Toda
vez que se precisa de atendimento médico – hospitalar de emergência, a noite,
na rede pública, é quase uma regra ser mal atendido, esperar horas em uma fila,
encontrar um profissional mal humorado, com sono, esgotado das muitas horas de
plantão. Quando se é atendido, geralmente falta o medicamento. Muitas vezes,
saímos da unidade de saúde mais doentes do que quando chegamos.

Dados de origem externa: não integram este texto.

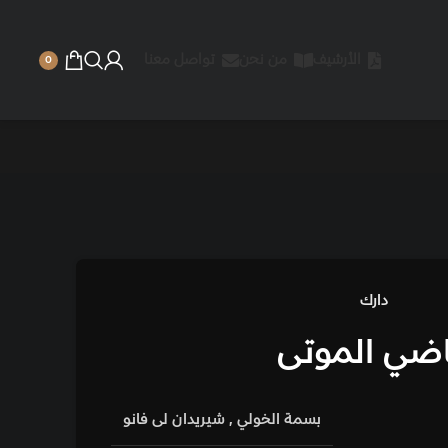
 نحن
تواصل معنا
0
لخولي
,
شيريدان لى فانو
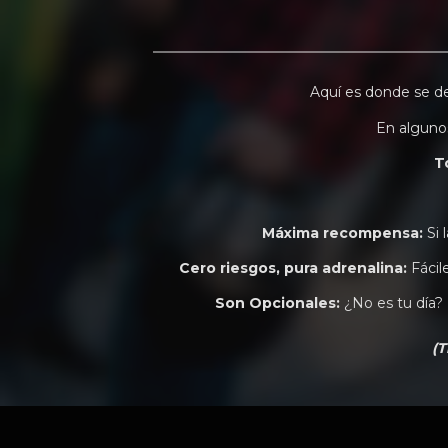
Aquí es donde se 
En alguno
T
Máxima recompensa:
Si 
Cero riesgos, pura adrenalina:
Fácil
Son Opcionales:
¿No es tu día?
(T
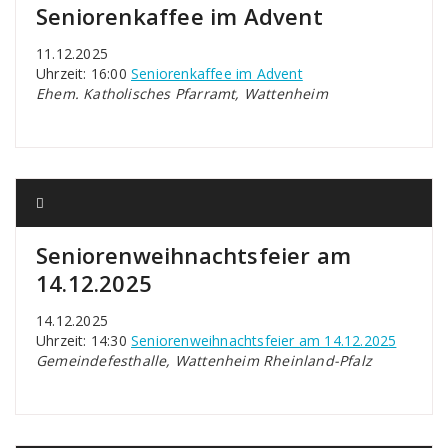
Seniorenkaffee im Advent
11.12.2025
Uhrzeit: 16:00
Seniorenkaffee im Advent
Ehem. Katholisches Pfarramt, Wattenheim
Seniorenweihnachtsfeier am
14.12.2025
14.12.2025
Uhrzeit: 14:30
Seniorenweihnachtsfeier am 14.12.2025
Gemeindefesthalle, Wattenheim Rheinland-Pfalz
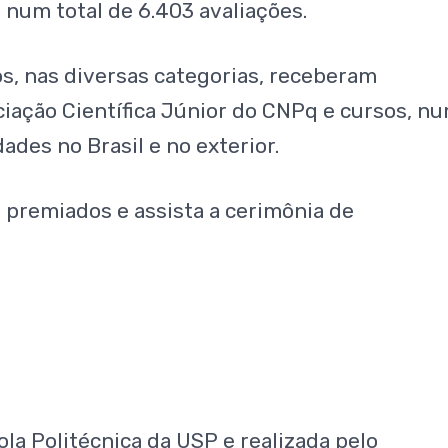
 num total de 6.403 avaliações.
s, nas diversas categorias, receberam
ciação Científica Júnior do CNPq e cursos, n
ades no Brasil e no exterior.
 premiados e assista a cerimônia de
a Politécnica da USP e realizada pelo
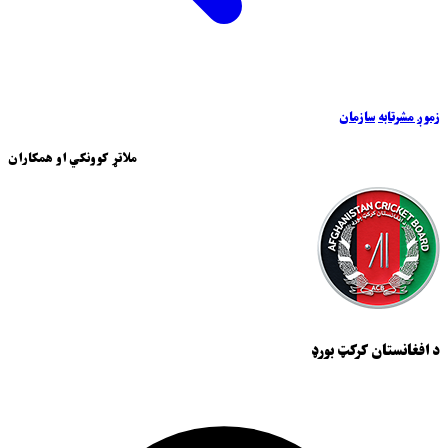
زموږ مشرتابه
سازمان
ملاتړ کوونکي او همکاران
د افغانستان کرکټ بورډ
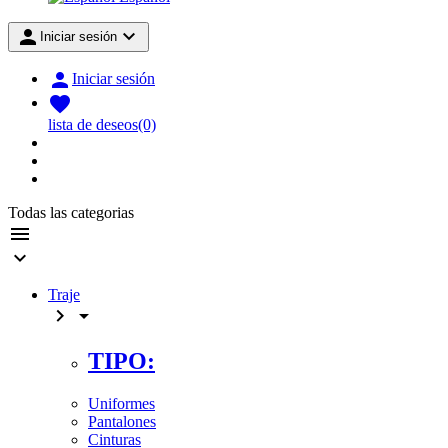


Iniciar sesión

Iniciar sesión

lista de deseos
(0)
Todas las categorias


Traje


TIPO:
Uniformes
Pantalones
Cinturas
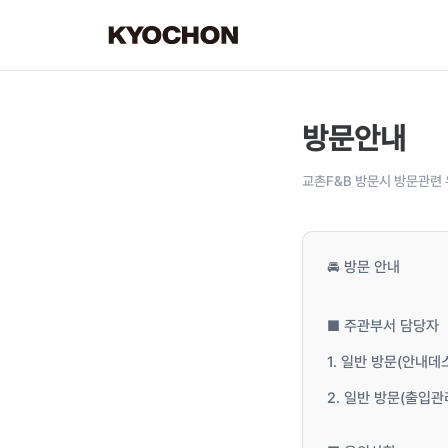
방문안내
교촌F&B 방문시 방문관련 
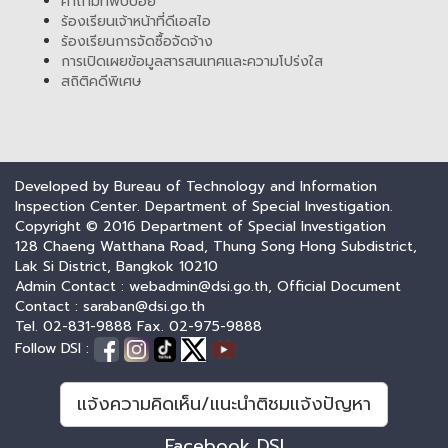
คำถามที่พบบ่อย
ร้องเรียนเจ้าหน้าที่ดีเอสไอ
ร้องเรียนการจัดซื้อจัดจ้าง
การเปิดเผยข้อมูลสารสนเทศและความโปร่งใส
สถิติคดีพิเศษ
Developed by Bureau of Technology and Information
Inspection Center. Department of Special Investigation.
Copyright © 2016 Department of Special Investigation
128 Chaeng Watthana Road, Thung Song Hong Subdistrict,
Lak Si District, Bangkok 10210
Admin Contact : webadmin@dsi.go.th, Official Document
Contact : saraban@dsi.go.th
Tel. 02-831-9888 Fax. 02-975-9888
Follow DSI :
แจ้งความคิดเห็น/แนะนำติชมแจ้งปัญหา
Facebook DSI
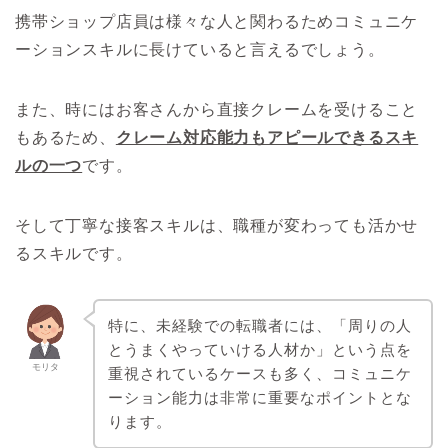
携帯ショップ店員は様々な人と関わるためコミュニケ
ーションスキルに長けていると言えるでしょう。
また、時にはお客さんから直接クレームを受けること
もあるため、
クレーム対応能力もアピールできるスキ
ルの一つ
です。
そして丁寧な接客スキルは、職種が変わっても活かせ
るスキルです。
特に、未経験での転職者には、「周りの人
とうまくやっていける人材か」という点を
モリタ
重視されているケースも多く、コミュニケ
ーション能力は非常に重要なポイントとな
ります。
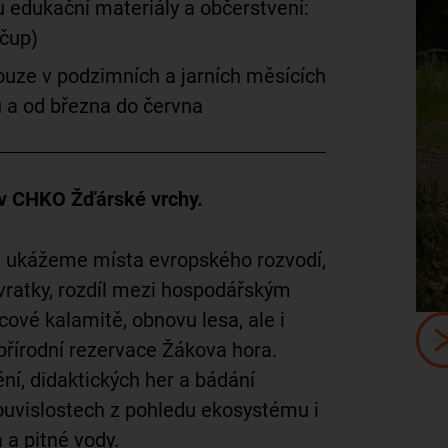
 edukační materiály a občerstvení:
ečup)
uze v podzimních a jarních měsících
u a od března do června
s v CHKO Žďárské vrchy.
i ukážeme místa evropského rozvodí,
vratky, rozdíl mezi hospodářským
cové kalamitě, obnovu lesa, ale i
 přírodní rezervace Žákova hora.
ní, didaktických her a bádání
souvislostech z pohledu ekosystému i
a a pitné vody.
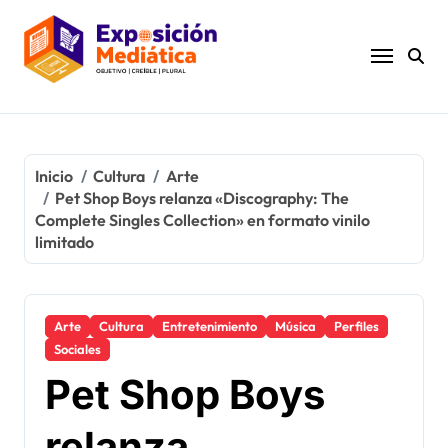
Ir
al
contenido
Inicio
Cultura
Arte
Pet Shop Boys relanza «Discography: The
Complete Singles Collection» en formato vinilo
limitado
Arte
Cultura
Entretenimiento
Música
Perfiles
Sociales
Pet Shop Boys
relanza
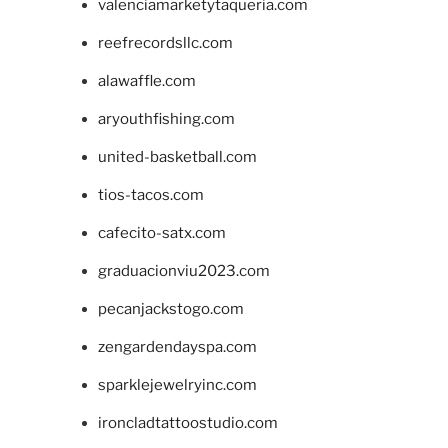
valenciamarketytaqueria.com
reefrecordsllc.com
alawaffle.com
aryouthfishing.com
united-basketball.com
tios-tacos.com
cafecito-satx.com
graduacionviu2023.com
pecanjackstogo.com
zengardendayspa.com
sparklejewelryinc.com
ironcladtattoostudio.com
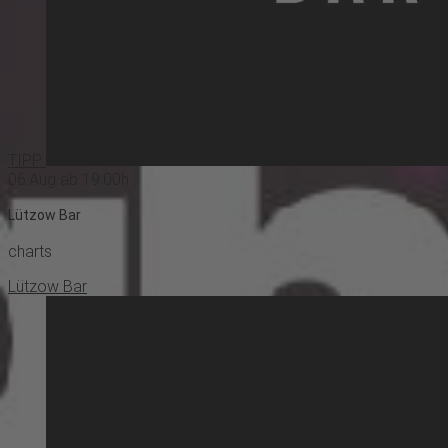
TIPP
06.Aug ab 19:00h
Lützow Bar
charts
Lützow Bar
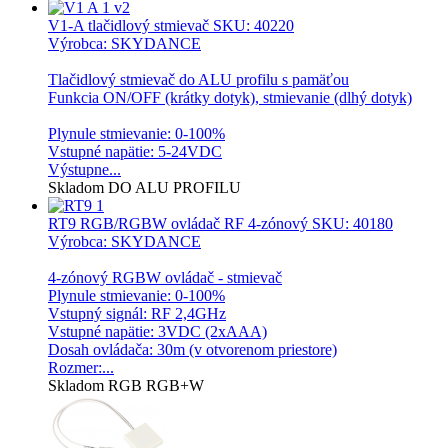
V1-A tlačidlový stmievač
SKU: 40220
Výrobca: SKYDANCE
Tlačidlový stmievač do ALU profilu s pamäťou
Funkcia ON/OFF (krátky dotyk), stmievanie (dlhý dotyk)
Plynule stmievanie: 0-100%
Vstupné napätie: 5-24VDC
Výstupne...
Skladom
DO ALU PROFILU
RT9 RGB/RGBW ovládač RF 4-zónový
SKU: 40180
Výrobca: SKYDANCE
4-zónový RGBW ovládač - stmievač
Plynule stmievanie: 0-100%
Vstupný signál: RF 2,4GHz
Vstupné napätie: 3VDC (2xAAA)
Dosah ovládača: 30m (v otvorenom priestore)
Rozmer:...
Skladom
RGB
RGB+W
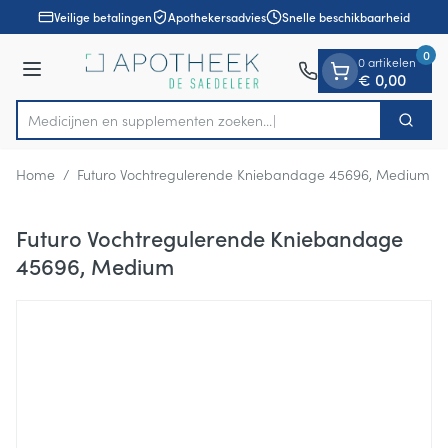
Dia 1 van 1
Ga naar de inhoud
Veilige betalingen
Apothekersadvies
Snelle beschikbaarheid
0
0 artikelen
Menu
€ 0,00
Medicijnen en supplementen zoeken
Zoek
Product, merk, categorie...
Home
/
Futuro Vochtregulerende Kniebandage 45696, Medium
Futuro Vochtregulerende Kniebandage
45696, Medium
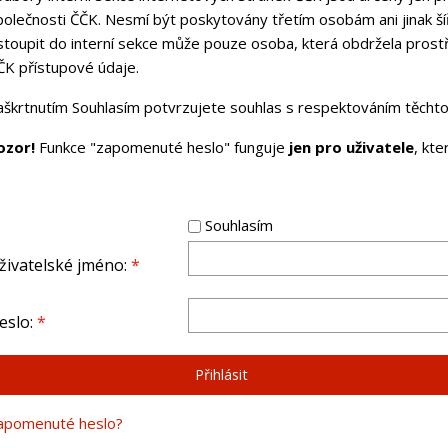
polečnosti ČČK. Nesmí být poskytovány třetím osobám ani jinak ší
stoupit do interní sekce může pouze osoba, která obdržela pros
ČK přístupové údaje.
aškrtnutím Souhlasím potvrzujete souhlas s respektováním těchto 
ozor!
Funkce "zapomenuté heslo" funguje
jen pro uživatele
, kt
Souhlasím
živatelské jméno:
*
eslo:
*
apomenuté heslo?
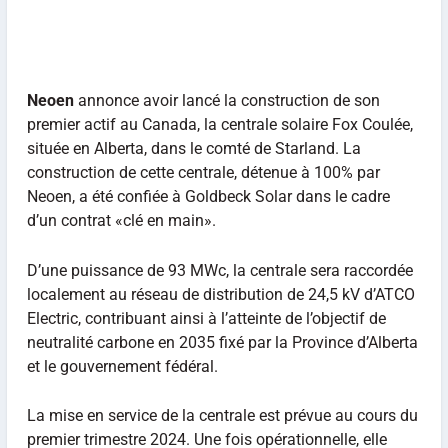
Neoen
annonce avoir lancé la construction de son
premier actif au Canada, la centrale solaire Fox Coulée,
située en Alberta, dans le comté de Starland. La
construction de cette centrale, détenue à 100% par
Neoen, a été confiée à Goldbeck Solar dans le cadre
d’un contrat «clé en main».
D’une puissance de 93 MWc, la centrale sera raccordée
localement au réseau de distribution de 24,5 kV d’ATCO
Electric, contribuant ainsi à l’atteinte de l’objectif de
neutralité carbone en 2035 fixé par la Province d’Alberta
et le gouvernement fédéral.
La mise en service de la centrale est prévue au cours du
premier trimestre 2024. Une fois opérationnelle, elle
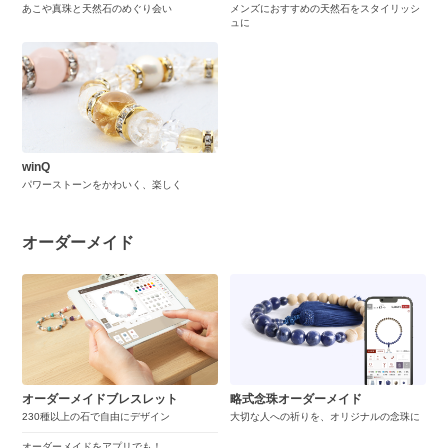
あこや真珠と天然石のめぐり会い
メンズにおすすめの天然石をスタイリッシ
ュに
winQ
パワーストーンをかわいく、楽しく
オーダーメイド
オーダーメイドブレスレット
略式念珠オーダーメイド
230種以上の石で自由にデザイン
大切な人への祈りを、オリジナルの念珠に
オーダーメイドをアプリでも！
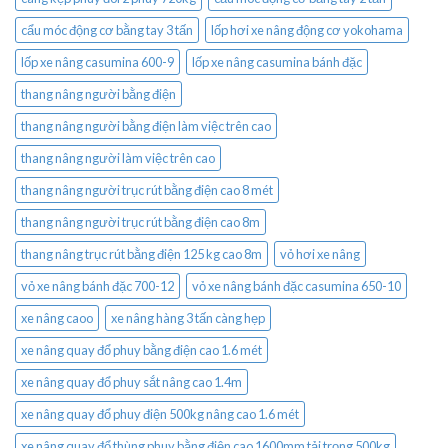
cẩu móc động cơ bằng tay 3 tấn
lốp hơi xe nâng động cơ yokohama
lốp xe nâng casumina 600-9
lốp xe nâng casumina bánh đặc
thang nâng người bằng điện
thang nâng người bằng điện làm việc trên cao
thang nâng người làm việc trên cao
thang nâng người trục rút bằng điện cao 8 mét
thang nâng người trục rút bằng điện cao 8m
thang nâng trục rút bằng điện 125 kg cao 8m
vỏ hơi xe nâng
vỏ xe nâng bánh đặc 700-12
vỏ xe nâng bánh đặc casumina 650-10
xe nâng caoo
xe nâng hàng 3 tấn càng hẹp
xe nâng quay đổ phuy bằng điện cao 1.6 mét
xe nâng quay đổ phuy sắt nâng cao 1.4m
xe nâng quay đổ phuy điện 500kg nâng cao 1.6 mét
xe nâng quay đổ thùng phuy bằng điện cao 1600mm tải trọng 500kg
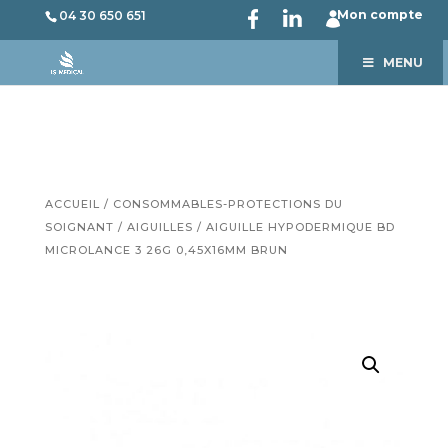
Mon compte
04 30 650 651
MENU
ACCUEIL
/
CONSOMMABLES-PROTECTIONS DU
SOIGNANT
/
AIGUILLES
/ AIGUILLE HYPODERMIQUE BD
MICROLANCE 3 26G 0,45X16MM BRUN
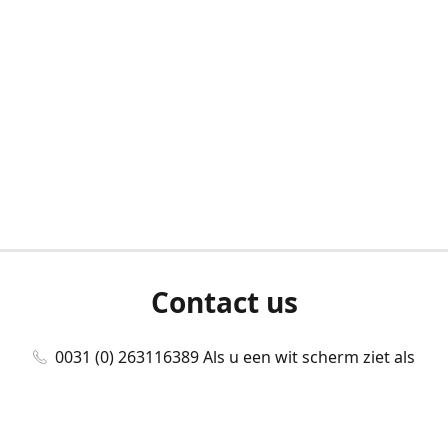
Contact us
0031 (0) 263116389 Als u een wit scherm ziet als
u bent ingelogd, neem dan contact met ons
op./Wenn Sie beim Anmelden einen weißen
Bildschirm sehen, kontaktieren Sie uns bitte./If you
see a white screen after attempting to log in,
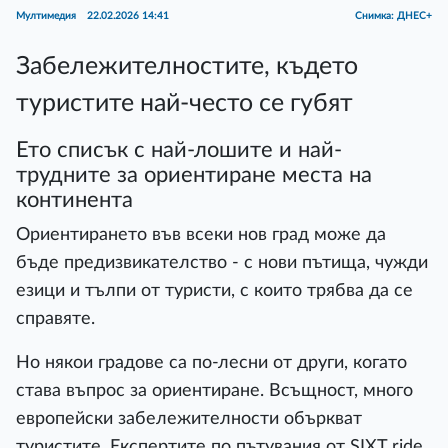
Мултимедия
22.02.2026 14:41
Снимка: ДНЕС+
Забележителностите, където
туристите най-често се губят
Ето списък с най-лошите и най-
трудните за ориентиране места на
континента
Ориентирането във всеки нов град може да
бъде предизвикателство - с нови пътища, чужди
езици и тълпи от туристи, с които трябва да се
справяте.
Но някои градове са по-лесни от други, когато
става въпрос за ориентиране. Всъщност, много
европейски забележителности объркват
туристите. Експертите по пътувания от SIXT ride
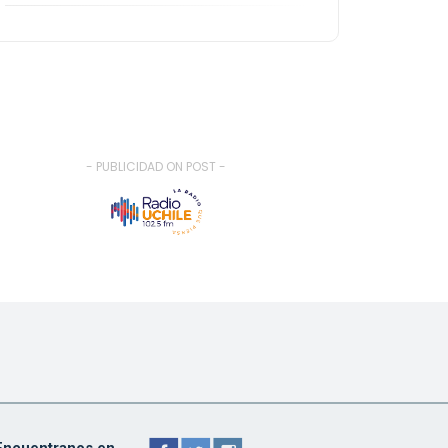
- PUBLICIDAD ON POST -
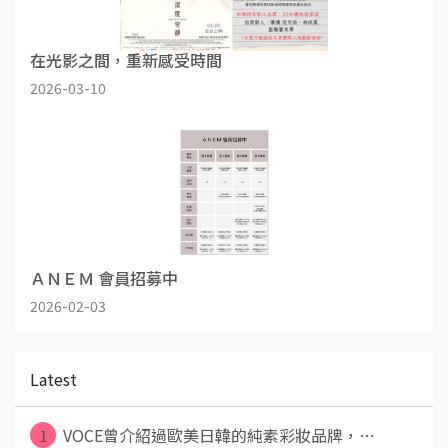
在光影之間，重新感受時間
2026-03-10
ＡＮＥＭ 會員招募中
2026-02-03
Latest
1
VOCE曾介紹過歐美日韓的純素彩妝品牌，⋯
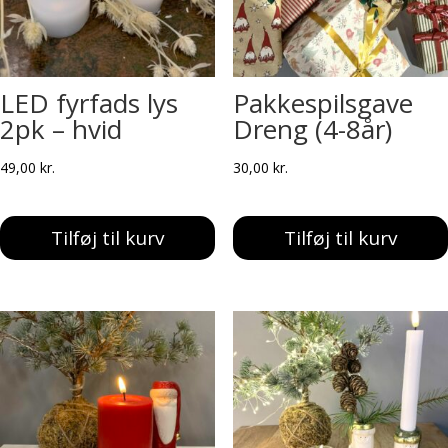
LED fyrfads lys
Pakkespilsgave
2pk – hvid
Dreng (4-8år)
49,00
kr.
30,00
kr.
Tilføj til kurv
Tilføj til kurv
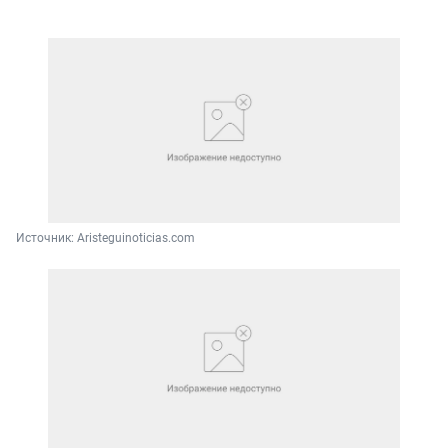
Источник: 
Aristeguinoticias.com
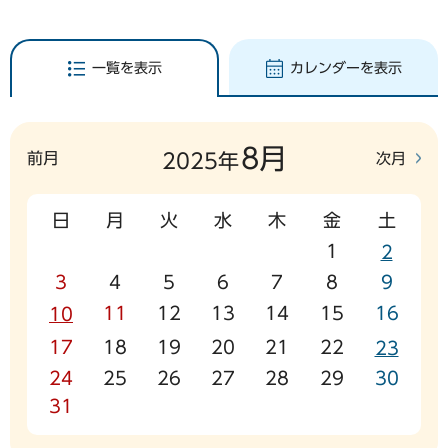
一覧を表示
カレンダーを表示
8月
前月
次月
2025年
日
月
火
水
木
金
土
1
2
3
4
5
6
7
8
9
11
12
13
14
15
16
10
17
18
19
20
21
22
23
24
25
26
27
28
29
30
31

Na minha cidade, assim como
talvez na sua, constantemente ouvimos relatos como esse. A precariedade dos
serviços de saúde, o descaso dos gestores, a ingerência de quem está na linha
de frente. Profissionais mal remunerados, sem condições de trabalho, sem
material adequado, escalas de serviço apertadas, pintam um quadro sombrio. É
quase proibido adoecer.
Há cerca de dois anos, meu filho
mais velho começou a sentir dores de cabeça, que iam e vinham, apareciam e
desapareciam sem uma causa aparente. Procuramos o serviço médico da minha
cidade. A peregrinação começou (e ainda é assim hoje) as quatro da manhã,
quando fui pegar uma ficha. Espera, e mais espera, as fichas foram distribuídas
as 07:00 da manhã. De posse da ficha, voltei para casa, peguei meu filho, e
voltamos. Mais uma fila, mais uma espera, e quando finalmente fomos atendidos,
o médico (notem bem, não era atendimento de urgência) que nos atendeu, um jovem
rapaz de menos de trinta anos, perguntou
os dados, anotou numa ficha, e disse: Vou encaminhar seu filho a um
especialista. Nem uma pergunta mais detalhada, nem uma auscultação, nem uma
investigação. Nada. De cara fechada, preencheu uma requisição, passou um
analgésico qualquer e fomos dispensados. De posse da requisição, fomos até a
secretaria de saúde, solicitar a marcação da consulta com o especialista. Para
encurtar o assunto, nesse mês que passou completaram dois anos que esse
encaminhamento encontra-se por lá. Dois aniversários. Quem sabe agora, reta
final de gestão, essa consulta seja marcada. Afinal, eleições e final de gestão
são “milagrosos”... Mas, voltemos ao nosso assunto.
Coincidentemente, após dois anos
as dores de cabeça voltaram. Durante uma semana, iam, vinham, como da outra
vez. Duas noites atrás, umas 23:00, as dores aumentaram a intensidade. Os
analgésicos comuns não estavan mais resolvendo. Relutante, pois não sabia se
havia médico na unidade de saúde, nos dirigimos com ele até lá. Chegamos, fomos
atendidos pelo auxiliar. Preenchimento de fichas, verificação de pressão,
perguntas de praxe (teve febre, vômito...). Após os procedimentos, disse:
Agora, aguardem aí, que eu vou chamar a médica. No meu íntimo, já comecei a
preparar psicologicamente. Deveria vir mais um médico sonolento, mal humorado
porque foi retirado do seu descanso.
Nessa hora, percebi que nem tudo está
perdido.
Fomos atendidos por uma jovem
médica, acredito que com a idade de vinte e poucos anos, expressão tranquila no
rosto. Com calma, perguntou do que se tratava. Examinou, fez várias perguntas.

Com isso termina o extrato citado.